Заместитель руководителя отдела спецопераций Фрэнк Линдси занимал скромный кабинет на втором этаже здания. Комната два на три метра, под завязку напичканная стеллажами и шкафами с секретной документацией, скопившейся за полтора десятка лет работы над болгарским проектом. Доступ в эту комнату имел только он, что для Директората было обычным делом. Фрэнк Линдси, в начале года разменявший пятый десяток, двадцать из которых посвятил секретной работе, выглядел гораздо старше своих лет. Преждевременная седина на фигурно облысевшем черепе в совокупности с несоразмерно большим носом и впалыми щеками, болезненная худоба и взгляд, буравящий собеседника даже при банальном разговоре про погоду не располагали к непринужденному общению. Приходя на работу, он сухо здоровался с дежурным, расписывался, как положено, в журнале и быстро проходил к себе. Та же процедура повторялась в конце рабочего дня, который, по инициативе самого Линдси, заканчивался, как правило, за полночь.
В этот день он пришел на службу в семь утра, хотя встреча с МакГаргером была назначена на девять. Он хотел еще раз просмотреть бумаги с последним вариантом плана, прежде чем начинать его обсуждение с агентом «Феликсом». Несмотря на тесный контакт на протяжении долгих лет, теплых доверительных отношений между ними не сложилось. Фрэнк Линдси, служивший долгие годы под целой когортой начальства, мечтал о «великом прорыве», который вознесет его к самым вершинам правления ЦРУ. Такого прорыва он ждал от болгарского вопроса, ради этого он трудился по двадцать часов в сутки.
МакГаргер большую часть времени проводил в «полевых условиях», привык всех и вся подвергать сомнению, выискивать предателей и шпионов там, где ими и не пахло, а отношения с начальством строить по принципу «пока я прав, можем считать, что и ты молодец». Линдси в глазах МакГаргера весьма редко был «молодцом», так как стили работы у агента и служащего отличались слишком сильно. Тем не менее работали они продуктивно.

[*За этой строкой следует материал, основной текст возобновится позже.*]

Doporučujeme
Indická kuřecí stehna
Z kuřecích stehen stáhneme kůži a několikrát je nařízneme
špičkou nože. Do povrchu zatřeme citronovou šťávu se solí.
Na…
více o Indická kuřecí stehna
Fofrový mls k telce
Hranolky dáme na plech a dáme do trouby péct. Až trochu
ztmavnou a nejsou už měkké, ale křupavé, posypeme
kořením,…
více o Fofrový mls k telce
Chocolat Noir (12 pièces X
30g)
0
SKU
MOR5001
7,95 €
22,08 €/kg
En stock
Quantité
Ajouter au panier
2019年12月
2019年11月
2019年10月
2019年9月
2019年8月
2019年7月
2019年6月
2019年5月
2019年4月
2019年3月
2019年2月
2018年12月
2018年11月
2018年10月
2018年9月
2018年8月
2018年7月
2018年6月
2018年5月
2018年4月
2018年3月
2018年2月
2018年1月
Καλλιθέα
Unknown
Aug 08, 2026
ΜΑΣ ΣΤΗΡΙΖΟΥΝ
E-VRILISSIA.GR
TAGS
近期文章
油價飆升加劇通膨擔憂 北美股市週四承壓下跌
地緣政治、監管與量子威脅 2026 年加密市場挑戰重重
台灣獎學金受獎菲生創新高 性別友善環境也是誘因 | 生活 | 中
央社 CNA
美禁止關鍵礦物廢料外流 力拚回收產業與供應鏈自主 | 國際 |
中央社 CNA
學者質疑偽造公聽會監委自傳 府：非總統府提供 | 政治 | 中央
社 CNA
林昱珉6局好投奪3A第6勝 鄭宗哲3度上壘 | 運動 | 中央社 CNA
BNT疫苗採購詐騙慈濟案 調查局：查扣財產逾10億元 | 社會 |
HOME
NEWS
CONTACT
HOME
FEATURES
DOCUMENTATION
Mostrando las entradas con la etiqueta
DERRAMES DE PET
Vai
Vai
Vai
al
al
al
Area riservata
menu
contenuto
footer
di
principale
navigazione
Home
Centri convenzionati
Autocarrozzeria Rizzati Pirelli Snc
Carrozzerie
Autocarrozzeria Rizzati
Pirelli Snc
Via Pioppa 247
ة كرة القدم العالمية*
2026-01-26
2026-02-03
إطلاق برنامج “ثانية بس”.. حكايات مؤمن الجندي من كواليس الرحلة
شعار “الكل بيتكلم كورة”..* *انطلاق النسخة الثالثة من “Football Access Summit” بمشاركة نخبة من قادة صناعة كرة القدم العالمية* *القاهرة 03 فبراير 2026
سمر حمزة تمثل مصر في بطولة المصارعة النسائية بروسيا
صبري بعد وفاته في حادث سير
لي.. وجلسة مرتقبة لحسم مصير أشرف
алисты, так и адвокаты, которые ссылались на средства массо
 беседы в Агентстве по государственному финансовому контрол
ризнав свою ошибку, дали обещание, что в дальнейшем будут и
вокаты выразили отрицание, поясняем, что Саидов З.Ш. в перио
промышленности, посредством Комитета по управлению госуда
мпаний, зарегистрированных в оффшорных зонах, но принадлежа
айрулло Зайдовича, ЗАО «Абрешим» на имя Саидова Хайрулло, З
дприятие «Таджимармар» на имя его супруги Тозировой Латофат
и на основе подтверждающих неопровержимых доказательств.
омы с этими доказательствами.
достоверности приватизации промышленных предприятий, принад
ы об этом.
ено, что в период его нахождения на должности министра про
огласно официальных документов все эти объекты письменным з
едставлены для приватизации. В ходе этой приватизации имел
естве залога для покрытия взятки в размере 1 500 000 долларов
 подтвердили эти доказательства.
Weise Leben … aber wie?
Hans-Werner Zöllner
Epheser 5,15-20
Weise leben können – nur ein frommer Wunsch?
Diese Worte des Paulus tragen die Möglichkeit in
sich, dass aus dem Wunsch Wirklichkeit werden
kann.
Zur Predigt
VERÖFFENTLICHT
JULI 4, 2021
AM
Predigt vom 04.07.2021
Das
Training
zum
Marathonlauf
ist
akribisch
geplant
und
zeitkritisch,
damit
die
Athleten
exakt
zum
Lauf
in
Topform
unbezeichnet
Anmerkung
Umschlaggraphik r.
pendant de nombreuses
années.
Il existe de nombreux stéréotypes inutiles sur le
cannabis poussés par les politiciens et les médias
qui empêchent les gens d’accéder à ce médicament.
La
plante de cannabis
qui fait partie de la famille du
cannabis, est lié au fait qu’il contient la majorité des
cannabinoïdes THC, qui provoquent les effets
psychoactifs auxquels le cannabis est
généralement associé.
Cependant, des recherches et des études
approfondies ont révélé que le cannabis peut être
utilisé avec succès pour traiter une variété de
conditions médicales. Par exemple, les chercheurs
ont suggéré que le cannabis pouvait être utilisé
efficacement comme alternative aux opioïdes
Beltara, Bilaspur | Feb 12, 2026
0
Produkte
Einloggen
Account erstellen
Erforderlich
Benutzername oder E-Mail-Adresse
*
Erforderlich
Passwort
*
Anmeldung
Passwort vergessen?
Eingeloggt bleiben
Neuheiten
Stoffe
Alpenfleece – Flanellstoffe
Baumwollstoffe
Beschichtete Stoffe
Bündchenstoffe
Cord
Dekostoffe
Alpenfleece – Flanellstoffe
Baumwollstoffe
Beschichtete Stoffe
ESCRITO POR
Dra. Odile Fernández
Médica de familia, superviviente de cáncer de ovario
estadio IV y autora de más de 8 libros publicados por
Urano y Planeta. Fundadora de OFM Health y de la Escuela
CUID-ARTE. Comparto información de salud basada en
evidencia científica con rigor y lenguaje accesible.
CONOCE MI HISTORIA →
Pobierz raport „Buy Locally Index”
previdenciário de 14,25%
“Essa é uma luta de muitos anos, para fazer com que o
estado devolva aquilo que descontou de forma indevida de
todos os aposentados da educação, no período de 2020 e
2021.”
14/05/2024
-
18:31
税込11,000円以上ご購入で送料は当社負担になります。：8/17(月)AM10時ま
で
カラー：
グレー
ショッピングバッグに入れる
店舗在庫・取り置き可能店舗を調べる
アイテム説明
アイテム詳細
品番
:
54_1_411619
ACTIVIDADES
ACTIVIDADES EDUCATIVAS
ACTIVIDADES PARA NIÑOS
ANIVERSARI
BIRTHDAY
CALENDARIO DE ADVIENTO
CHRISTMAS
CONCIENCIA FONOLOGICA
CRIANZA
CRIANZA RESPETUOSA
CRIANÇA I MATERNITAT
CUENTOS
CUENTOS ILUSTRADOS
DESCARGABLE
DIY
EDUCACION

Внешне МакГаргер и Линдси также являли полную противоположность. На фоне высокорослого худосочного угрюмого по жизни Линдси, вид невысокого всегда улыбчивого крепыша МакГаргера невольно вызывал ответную улыбку. С такой внешностью МакГаргеру гораздо легче было добыть нужную информацию от коллег или добиться положительного решения вопроса от начальства. Тем не менее Фрэнк Линдси редко допускал МакГаргера до вышестоящего начальства, предпочитая все планы преподносить как личные наработки. МакГаргер об этом догадывался и особой любви к заместителю руководителя Отдела спецопераций не испытывал. Как и доверия.